If the agent plans on leaving a firm and there is a known potential conflict with a transaction, the agent and broker should communicate about the potential liability and potential E&O coverage. The agent may explain the situation to the broker and may claim the agent has done nothing wrong. The agent may refer to the E&O policy to determine when and if a claim should be filed regarding the alleged issues arising out of the transaction. Given the agent's pending departure, the timing of filing a claim should be carefully considered to assure coverage in the event the parties pursue legal action. 

Additionally, the agent may refer to the errors and omissions policy to determine what coverage is in place, what coverage is available and the costs thereof. 

E&O insurance possible claims

There is a potential conflict with a transaction. The agent explained to her broker that she did nothing wrong, and the agent has E&O insurance. 

The agent may refer to the errors and omissions policy to determine when and if a claim should be filed regarding the transaction issues. 

A buyer purchased a home that was a foreclosure and was sold "as-is". After closing, the buyers occupied the home and found that the basement leaks. They immediately contacted their home insurance agent who told the buyers that even though they bought the home "as-is," the seller and the broker may be responsible to fix the crack. What should the agent do if the buyer threatens the seller or the broker with possible litigation about the basement? 

The agent may notify the broker of the buyer's potential claims. Because of the buyer's potential claim against the broker or firm, it would be prudent to review the company's (or firm's) errors and omissions insurance policy to determine when and if a claim should be made to assure coverage for the agent and firm. 

For the potential dispute between the buyer and seller, once a transaction has closed, the agent has no responsibility to assist the parties with this situation or to give the parties legal advice. Doing so will only expose the agent to potential liability. The buyer should be advised that the issue would need to be resolved by the parties themselves or with the assistance of legal counsel. The broker may also recommend or suggest the parties consider mediation as a possible dispute resolution method. 

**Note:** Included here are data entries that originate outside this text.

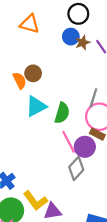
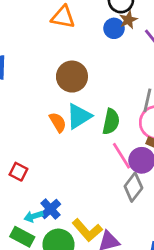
brown star: (83, 43) -> (128, 20), moved
brown circle: (33, 73) -> (72, 77), size x1.5
orange semicircle: (20, 80) -> (58, 122), moved

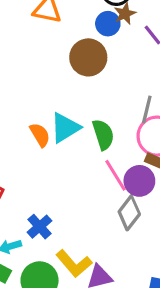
brown circle: (72, 77) -> (88, 57), moved
green semicircle: (111, 122) -> (103, 135), turned -30
blue cross: (50, 209) -> (40, 227), moved

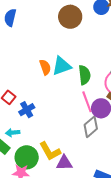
brown circle: (88, 57) -> (70, 17), moved
blue cross: (40, 227) -> (27, 110), moved

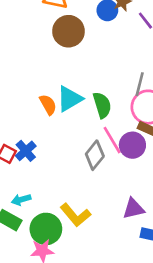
blue cross: (27, 110) -> (26, 151), moved
gray diamond: (91, 127) -> (95, 155), moved
purple triangle: (64, 163) -> (133, 209), moved

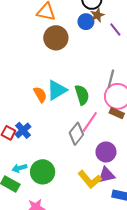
pink line: (112, 140) -> (90, 122), turned 65
purple circle: (132, 145) -> (106, 152), moved
yellow L-shape: (75, 215) -> (90, 179), moved
green circle: (46, 229) -> (43, 172), moved

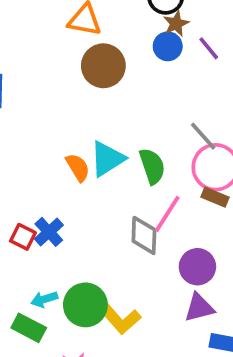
blue circle: (86, 22) -> (168, 46), moved
gray line: (111, 79) -> (203, 136), turned -54
gray diamond: (76, 134) -> (144, 235), turned -35
yellow L-shape: (90, 179) -> (120, 318), moved

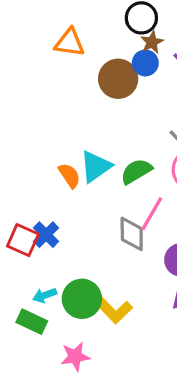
brown circle: (103, 66) -> (118, 79), moved
green semicircle: (152, 166) -> (136, 171), turned -100
red square: (23, 237) -> (23, 240), size x1.4

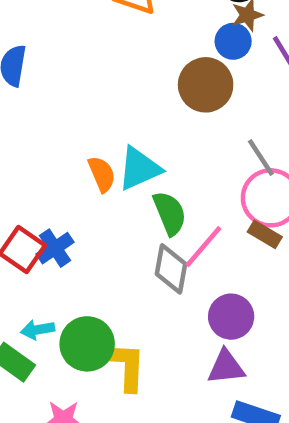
brown circle: (118, 79) -> (206, 85), moved
green semicircle: (136, 171) -> (170, 213), moved, turned 88
yellow L-shape: (113, 310) -> (127, 366), turned -144

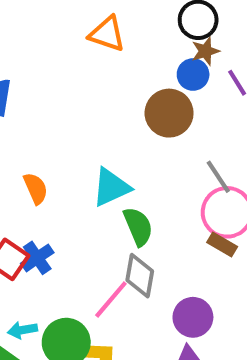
orange semicircle: (102, 174) -> (36, 188), moved
pink line: (203, 247) -> (111, 299), moved

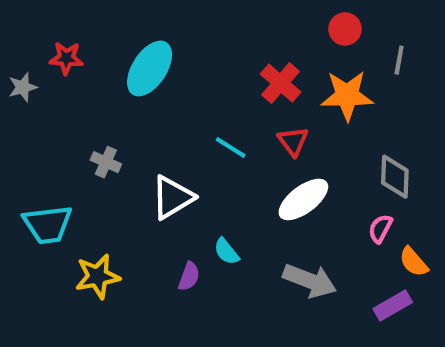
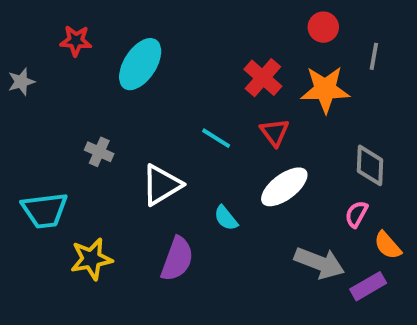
red star: (66, 58) -> (76, 41), moved
cyan semicircle: (226, 251) -> (226, 218), moved
purple semicircle: (189, 276) -> (177, 259), size x1.6
gray arrow: (310, 281) -> (319, 263), moved

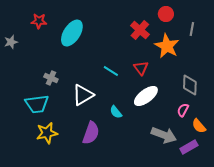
red cross: (263, 78) -> (140, 30), moved
orange star: (325, 89) -> (167, 46), turned 30
cyan trapezoid: (45, 210) -> (37, 104), moved

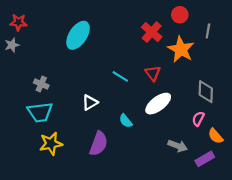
red star: (39, 21) -> (18, 22), moved
gray cross: (51, 78) -> (41, 84), moved
white triangle: (83, 95) -> (90, 102), size x0.7
gray arrow: (164, 135) -> (178, 146), size x0.7

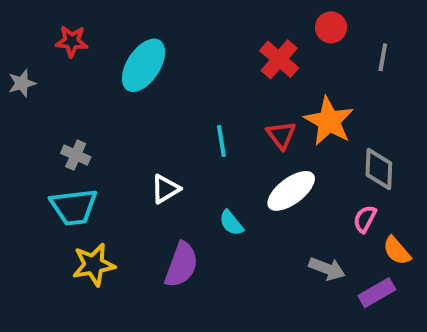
red star: (18, 22) -> (72, 41), moved
orange star: (181, 49) -> (329, 121), moved
cyan line: (120, 76) -> (221, 141), turned 49

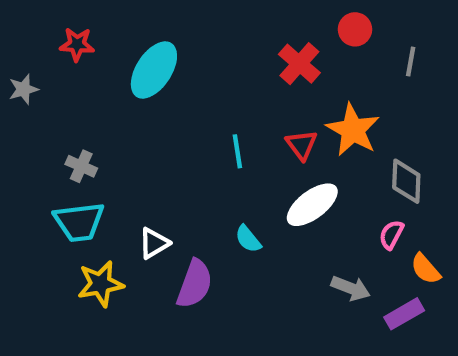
white triangle: (165, 189) -> (154, 243), moved

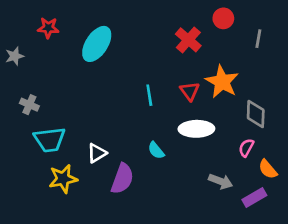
gray cross: (81, 166) -> (29, 105), moved
white ellipse: (312, 205) -> (196, 129), turned 36

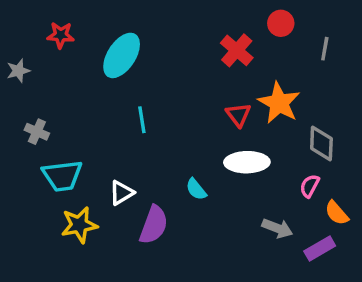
cyan line: (149, 95) -> (142, 120), moved

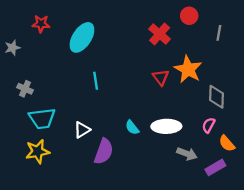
white ellipse: (247, 162) -> (166, 126), moved
yellow star: (79, 225) -> (38, 151), moved

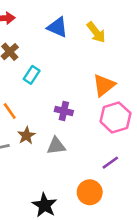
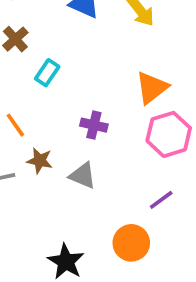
brown star: (26, 136) -> (40, 161), turned -30
gray triangle: (56, 146) -> (83, 176), turned 30

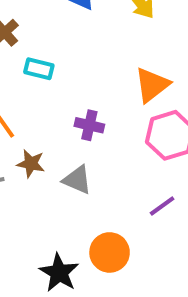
cyan rectangle: (47, 73) -> (39, 69), turned 70
orange circle: (131, 243) -> (110, 252), moved

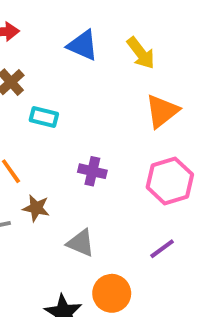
orange triangle: (152, 85) -> (162, 111), moved
gray triangle: (77, 180) -> (81, 243), moved

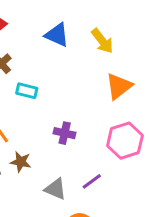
purple line: (162, 249) -> (92, 181), moved

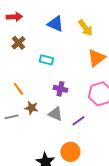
cyan rectangle: (27, 91) -> (46, 60), moved
gray triangle: (55, 189) -> (55, 114), moved

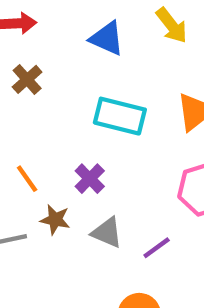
yellow arrow: (85, 28) -> (172, 25), moved
cyan rectangle: (46, 60) -> (120, 116), moved, size x1.6
purple cross: (60, 89) -> (90, 179), moved, turned 32

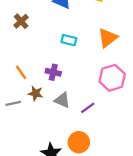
cyan rectangle: (120, 116) -> (69, 40), size x0.6
purple cross: (90, 179) -> (53, 72), turned -32

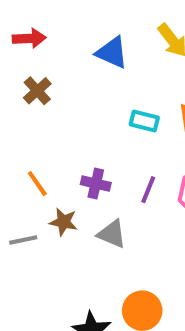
cyan rectangle: (69, 40) -> (144, 121), moved
purple line: (88, 108) -> (148, 190), moved, turned -32

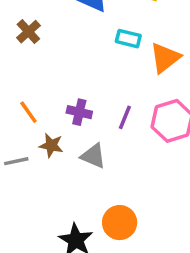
cyan rectangle: (144, 121) -> (128, 39), moved

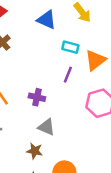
purple line: (125, 117) -> (68, 75), moved
brown star: (51, 145) -> (35, 151), moved

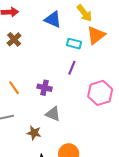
orange triangle: (95, 60) -> (96, 35), moved
brown star: (35, 151) -> (34, 133), moved

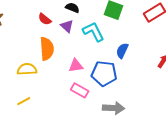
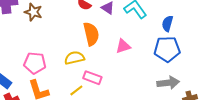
blue pentagon: (104, 73) -> (167, 49), moved
pink rectangle: (80, 90) -> (92, 78), moved

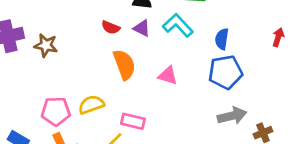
pink triangle: (123, 46) -> (168, 75), turned 42
yellow semicircle: (74, 58) -> (91, 105), moved

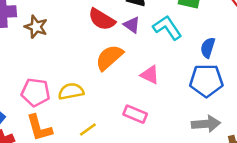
red semicircle: (111, 27) -> (102, 19), size x1.5
orange semicircle: (124, 65) -> (109, 57), turned -120
pink rectangle: (133, 121) -> (135, 114), moved

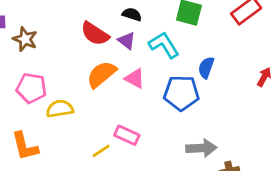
pink triangle: (150, 75) -> (135, 78), moved
blue pentagon: (206, 80) -> (181, 93), moved
pink pentagon: (36, 92) -> (31, 88), moved
yellow line: (88, 130) -> (101, 151), moved

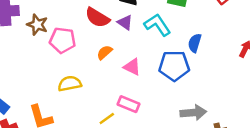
orange semicircle: (102, 74) -> (105, 52), size x0.6
pink triangle: (135, 78) -> (132, 67), moved
pink pentagon: (31, 88) -> (63, 40), moved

After a closing, the buyer's attorney copied the agent on an email to the sellers. The email suggested the sellers deliberately failed to disclose information about a crawl space that was full of mold. The letter included a comment about the agent’s inspection of the property. The buyer is saying they are going after the seller and not the agent. What should the agent do? 

When an agent is included in written or verbal correspondence that threatens possible litigation or claims against the agent or firm, the E&O policy should be brought out. A careful review of the policy with the broker will let the agent know whether (a) the email should be reported to the insurance carrier, and (b) what sort of coverage might be provided if the agent later becomes the target of the buyers or the attorney. Each policy has what are considered triggering terms to initiate a file for possible coverage. If a claim is not timely opened, the agent may lose coverage. The agent should consult with the insurance carrier and broker regarding when to notify the carrier. 

A broker is contemplating changing his E&O insurance carrier. What is the time frame for a buyer or seller to bring legal action against the broker after a transaction? 

The time a party or consumer has to file legal action will depend on the nature of the claim and the applicable statute of limitations. Statute of limitations for contract or misrepresentation claims is six years; certain other claims have shorter statutes of limitation. A broker may refer to legal counsel regarding any specific questions to determine what claims former parties may make as well as the broker’s potential risk or liability. Once that is determined, the broker may work with the insurance agent to review the insurance policy and determine how or whether to consider more coverage.

Tracy Rucka is Director of Professional Standards and Practices for the WRA.